*** Begin section ***

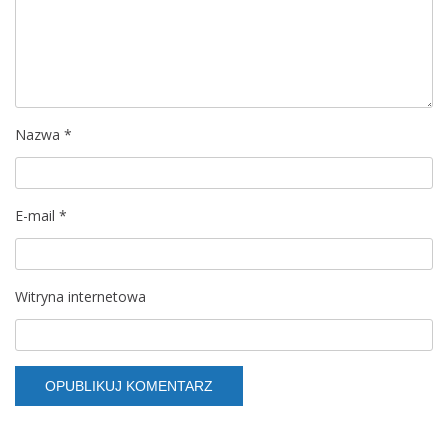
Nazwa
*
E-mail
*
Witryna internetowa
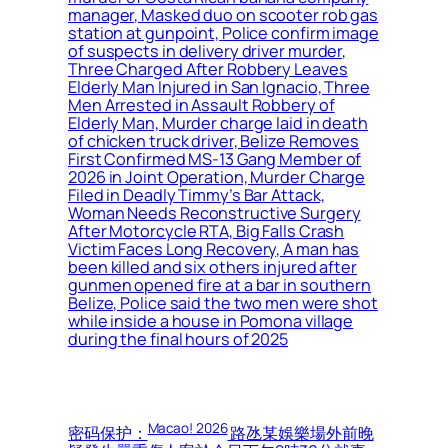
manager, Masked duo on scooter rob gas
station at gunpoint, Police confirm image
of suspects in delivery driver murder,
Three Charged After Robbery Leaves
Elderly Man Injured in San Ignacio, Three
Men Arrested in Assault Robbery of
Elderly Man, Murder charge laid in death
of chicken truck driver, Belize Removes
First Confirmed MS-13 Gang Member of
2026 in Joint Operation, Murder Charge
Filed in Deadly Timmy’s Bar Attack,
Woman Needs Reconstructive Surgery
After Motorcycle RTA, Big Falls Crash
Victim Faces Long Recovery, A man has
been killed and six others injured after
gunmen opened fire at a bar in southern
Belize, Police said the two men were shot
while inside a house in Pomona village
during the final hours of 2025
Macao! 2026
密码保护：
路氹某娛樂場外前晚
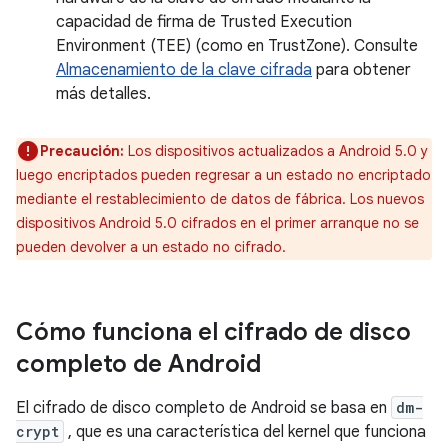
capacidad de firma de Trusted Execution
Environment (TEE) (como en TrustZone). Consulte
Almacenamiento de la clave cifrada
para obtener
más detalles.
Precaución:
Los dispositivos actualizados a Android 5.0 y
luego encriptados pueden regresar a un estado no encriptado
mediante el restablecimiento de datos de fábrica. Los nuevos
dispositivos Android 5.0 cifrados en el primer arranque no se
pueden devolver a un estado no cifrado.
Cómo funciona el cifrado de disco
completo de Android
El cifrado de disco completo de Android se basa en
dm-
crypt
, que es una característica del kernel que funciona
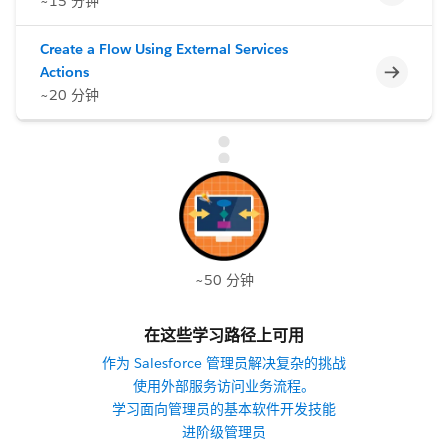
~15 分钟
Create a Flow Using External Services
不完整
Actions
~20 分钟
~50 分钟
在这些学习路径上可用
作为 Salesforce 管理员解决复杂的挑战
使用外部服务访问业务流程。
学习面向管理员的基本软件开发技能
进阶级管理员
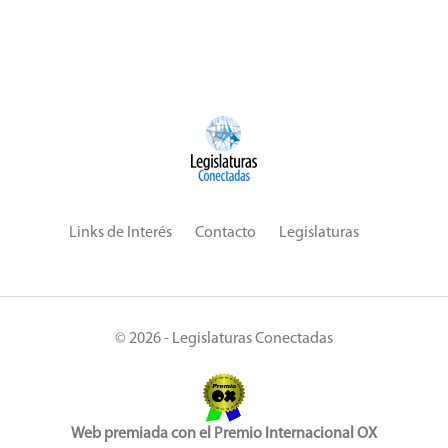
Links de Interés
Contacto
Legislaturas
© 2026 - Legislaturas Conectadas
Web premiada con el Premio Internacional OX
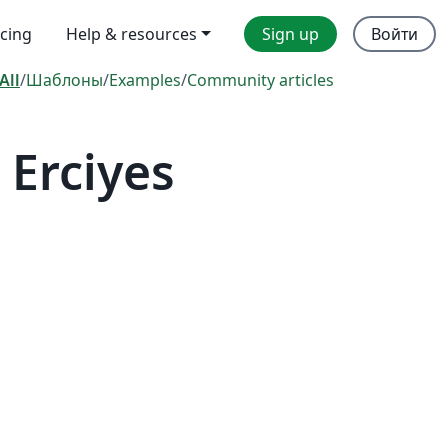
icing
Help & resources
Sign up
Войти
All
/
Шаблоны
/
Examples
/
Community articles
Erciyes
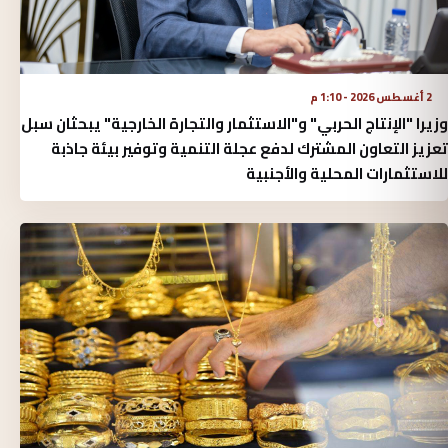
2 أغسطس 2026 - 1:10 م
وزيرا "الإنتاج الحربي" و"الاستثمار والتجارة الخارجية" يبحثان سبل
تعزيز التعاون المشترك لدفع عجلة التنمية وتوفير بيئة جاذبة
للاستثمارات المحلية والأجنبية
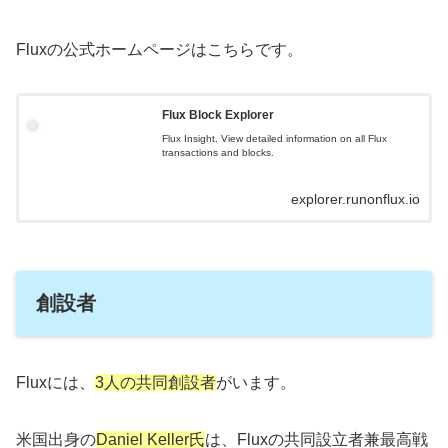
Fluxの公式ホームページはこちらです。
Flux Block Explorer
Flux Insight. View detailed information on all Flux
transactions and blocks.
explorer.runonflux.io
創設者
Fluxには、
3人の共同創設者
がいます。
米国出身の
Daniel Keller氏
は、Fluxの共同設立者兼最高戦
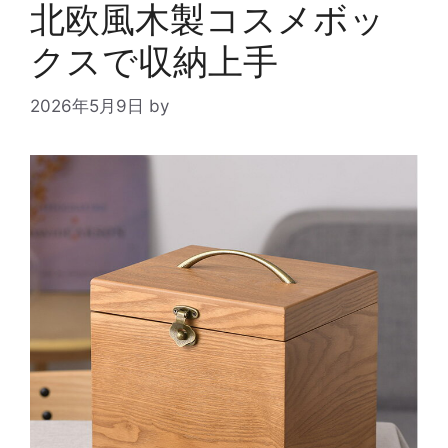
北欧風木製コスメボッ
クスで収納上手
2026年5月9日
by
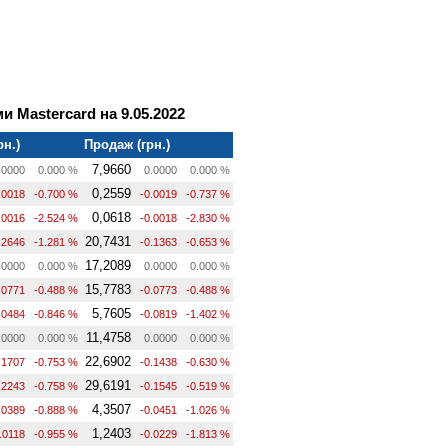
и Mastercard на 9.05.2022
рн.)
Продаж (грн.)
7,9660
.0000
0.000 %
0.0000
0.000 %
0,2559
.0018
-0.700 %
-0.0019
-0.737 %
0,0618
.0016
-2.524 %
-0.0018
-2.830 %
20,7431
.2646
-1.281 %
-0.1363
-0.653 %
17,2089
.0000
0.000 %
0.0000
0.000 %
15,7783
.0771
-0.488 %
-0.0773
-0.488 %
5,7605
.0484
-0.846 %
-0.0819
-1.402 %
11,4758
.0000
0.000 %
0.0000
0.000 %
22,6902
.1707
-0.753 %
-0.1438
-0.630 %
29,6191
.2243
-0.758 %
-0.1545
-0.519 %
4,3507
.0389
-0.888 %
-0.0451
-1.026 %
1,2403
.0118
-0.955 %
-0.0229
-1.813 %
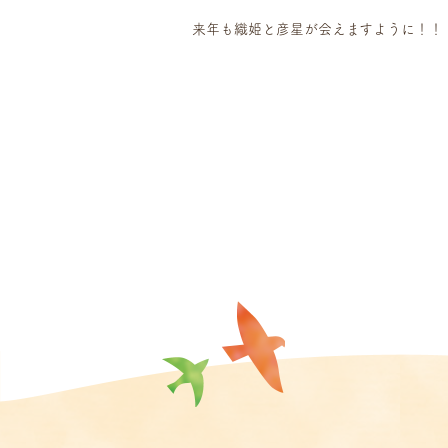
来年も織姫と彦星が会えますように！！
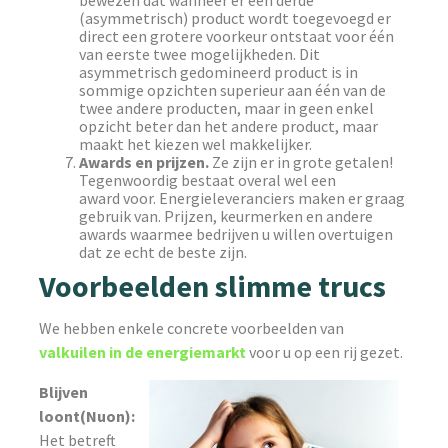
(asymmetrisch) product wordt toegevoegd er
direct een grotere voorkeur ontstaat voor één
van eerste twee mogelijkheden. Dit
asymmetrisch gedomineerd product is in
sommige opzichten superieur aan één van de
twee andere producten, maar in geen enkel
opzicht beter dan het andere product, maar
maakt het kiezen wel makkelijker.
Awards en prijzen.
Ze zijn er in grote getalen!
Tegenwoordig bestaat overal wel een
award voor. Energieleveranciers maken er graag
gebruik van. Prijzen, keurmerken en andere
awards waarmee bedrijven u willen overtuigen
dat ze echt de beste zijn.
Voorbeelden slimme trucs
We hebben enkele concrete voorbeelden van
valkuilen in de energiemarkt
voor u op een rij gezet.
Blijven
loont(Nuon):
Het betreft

*** End section ***
*** Begin section ***

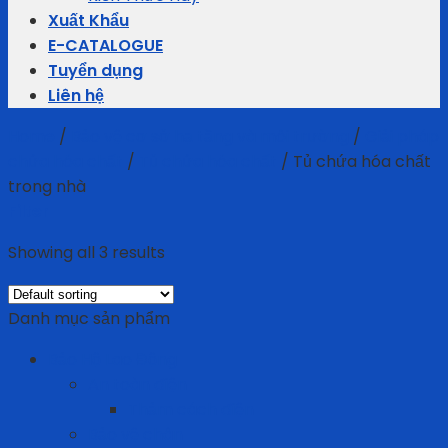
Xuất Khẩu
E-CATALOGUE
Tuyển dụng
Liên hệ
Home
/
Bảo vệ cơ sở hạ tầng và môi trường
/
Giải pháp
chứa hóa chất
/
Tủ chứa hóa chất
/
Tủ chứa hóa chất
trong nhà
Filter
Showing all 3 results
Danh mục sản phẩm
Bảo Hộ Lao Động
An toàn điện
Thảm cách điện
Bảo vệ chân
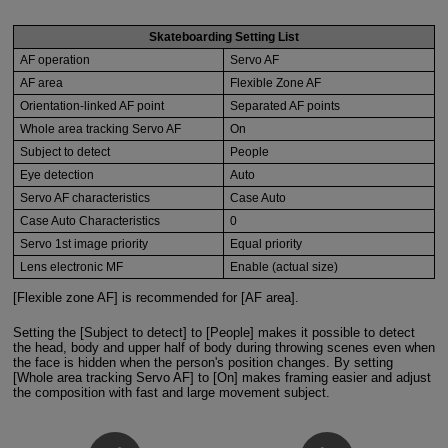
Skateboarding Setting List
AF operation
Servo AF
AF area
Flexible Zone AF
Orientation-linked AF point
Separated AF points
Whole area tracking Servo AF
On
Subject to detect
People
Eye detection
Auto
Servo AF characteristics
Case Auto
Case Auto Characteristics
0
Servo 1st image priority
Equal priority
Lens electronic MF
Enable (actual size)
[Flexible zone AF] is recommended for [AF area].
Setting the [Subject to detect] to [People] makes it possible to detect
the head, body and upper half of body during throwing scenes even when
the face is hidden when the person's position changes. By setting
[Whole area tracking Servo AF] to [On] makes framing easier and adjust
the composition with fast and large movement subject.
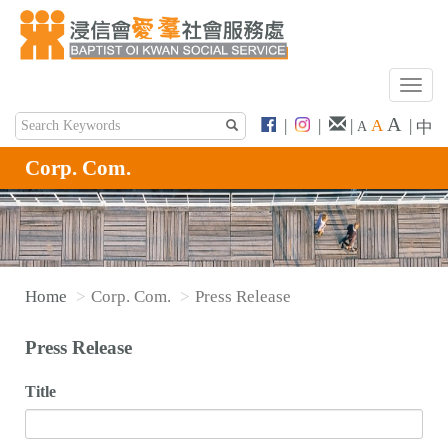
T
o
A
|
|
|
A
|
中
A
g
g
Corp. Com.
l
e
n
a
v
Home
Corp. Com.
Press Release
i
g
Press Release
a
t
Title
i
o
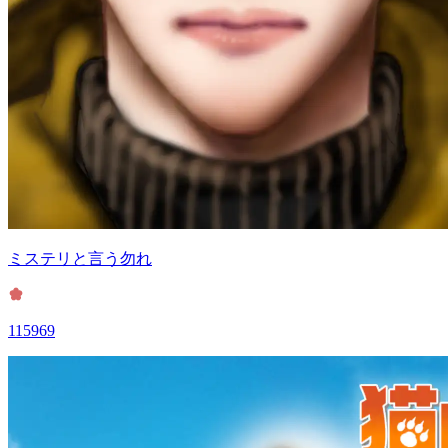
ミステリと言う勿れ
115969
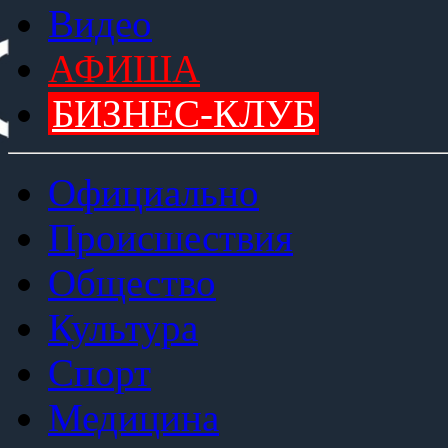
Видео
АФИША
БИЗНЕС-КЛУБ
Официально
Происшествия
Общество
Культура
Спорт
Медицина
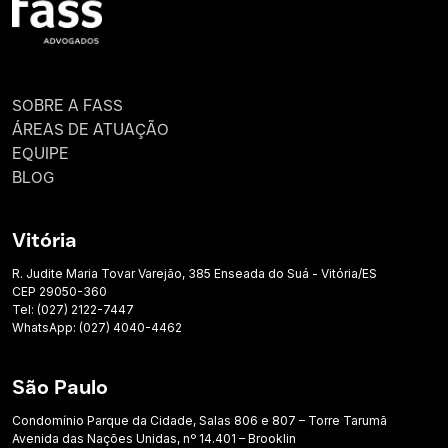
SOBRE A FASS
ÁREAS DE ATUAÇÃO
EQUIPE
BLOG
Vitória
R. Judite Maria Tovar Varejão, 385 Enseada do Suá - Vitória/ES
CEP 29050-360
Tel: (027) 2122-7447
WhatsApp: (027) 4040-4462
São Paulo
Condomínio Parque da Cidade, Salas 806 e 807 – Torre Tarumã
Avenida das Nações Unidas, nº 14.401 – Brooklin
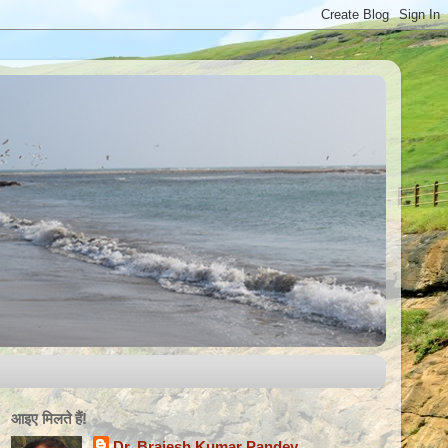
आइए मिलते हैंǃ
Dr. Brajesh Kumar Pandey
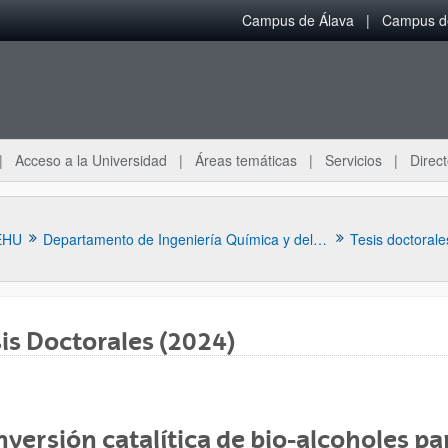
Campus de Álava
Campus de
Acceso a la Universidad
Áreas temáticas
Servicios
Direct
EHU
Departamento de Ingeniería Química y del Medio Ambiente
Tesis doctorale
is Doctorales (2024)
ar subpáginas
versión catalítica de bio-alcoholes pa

*** End section ***
*** Begin section ***

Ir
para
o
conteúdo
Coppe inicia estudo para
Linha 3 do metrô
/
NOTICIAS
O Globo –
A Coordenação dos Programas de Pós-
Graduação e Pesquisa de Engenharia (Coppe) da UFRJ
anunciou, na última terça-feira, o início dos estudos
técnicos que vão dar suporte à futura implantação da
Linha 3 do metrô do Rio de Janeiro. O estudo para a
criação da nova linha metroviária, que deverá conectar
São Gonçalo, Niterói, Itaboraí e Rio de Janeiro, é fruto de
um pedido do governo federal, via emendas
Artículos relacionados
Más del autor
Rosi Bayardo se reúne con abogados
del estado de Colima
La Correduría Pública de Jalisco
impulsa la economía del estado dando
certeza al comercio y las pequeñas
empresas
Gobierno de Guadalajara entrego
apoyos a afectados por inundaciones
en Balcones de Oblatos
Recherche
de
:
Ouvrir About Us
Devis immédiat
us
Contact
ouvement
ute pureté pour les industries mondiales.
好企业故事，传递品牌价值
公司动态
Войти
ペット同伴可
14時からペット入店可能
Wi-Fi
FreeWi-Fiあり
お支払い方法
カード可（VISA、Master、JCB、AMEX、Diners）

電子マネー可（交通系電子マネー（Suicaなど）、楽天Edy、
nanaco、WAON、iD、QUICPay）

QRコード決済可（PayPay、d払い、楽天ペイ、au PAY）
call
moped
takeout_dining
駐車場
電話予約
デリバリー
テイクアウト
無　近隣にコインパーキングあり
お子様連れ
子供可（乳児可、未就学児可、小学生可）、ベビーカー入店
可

*** End section ***

Directions for this task: Starting at the line above that contains "Orientation-linked AF point", write out each line exactly until the line that contains "Enable (actual size)" has been written, and stop there.

Output:
Orientation-linked AF point
Separated AF points
Whole area tracking Servo AF
On
Subject to detect
People
Eye detection
Auto
Servo AF characteristics
Case Auto
Case Auto Characteristics
0
Servo 1st image priority
Equal priority
Lens electronic MF
Enable (actual size)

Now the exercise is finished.